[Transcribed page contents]
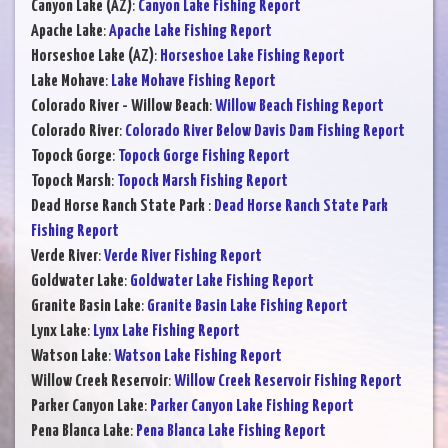
Canyon Lake (AZ)
:
Canyon Lake Fishing Report
Apache Lake
:
Apache Lake Fishing Report
Horseshoe Lake (AZ)
:
Horseshoe Lake Fishing Report
Lake Mohave
:
Lake Mohave Fishing Report
Colorado River - Willow Beach
:
Willow Beach Fishing Report
Colorado River
:
Colorado River Below Davis Dam Fishing Report
Topock Gorge
:
Topock Gorge Fishing Report
Topock Marsh
:
Topock Marsh Fishing Report
Dead Horse Ranch State Park
:
Dead Horse Ranch State Park
Fishing Report
Verde River
:
Verde River Fishing Report
Goldwater Lake
:
Goldwater Lake Fishing Report
Granite Basin Lake
:
Granite Basin Lake Fishing Report
Lynx Lake
:
Lynx Lake Fishing Report
Watson Lake
:
Watson Lake Fishing Report
Willow Creek Reservoir
:
Willow Creek Reservoir Fishing Report
Parker Canyon Lake
:
Parker Canyon Lake Fishing Report
Pena Blanca Lake
:
Pena Blanca Lake Fishing Report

REQUIRED ACTION. Could you copy every record above exactly, leaving out the pictures?

RESPONSE TO THE EXERCISE.
Canyon Lake (AZ)
:
Canyon Lake Fishing Report
Apache Lake
:
Apache Lake Fishing Report
Horseshoe Lake (AZ)
:
Horseshoe Lake Fishing Report
Lake Mohave
:
Lake Mohave Fishing Report
Colorado River - Willow Beach
:
Willow Beach Fishing Report
Colorado River
:
Colorado River Below Davis Dam Fishing Report
Topock Gorge
:
Topock Gorge Fishing Report
Topock Marsh
:
Topock Marsh Fishing Report
Dead Horse Ranch State Park
:
Dead Horse Ranch State Park
Fishing Report
Verde River
:
Verde River Fishing Report
Goldwater Lake
:
Goldwater Lake Fishing Report
Granite Basin Lake
:
Granite Basin Lake Fishing Report
Lynx Lake
:
Lynx Lake Fishing Report
Watson Lake
:
Watson Lake Fishing Report
Willow Creek Reservoir
:
Willow Creek Reservoir Fishing Report
Parker Canyon Lake
:
Parker Canyon Lake Fishing Report
Pena Blanca Lake
:
Pena Blanca Lake Fishing Report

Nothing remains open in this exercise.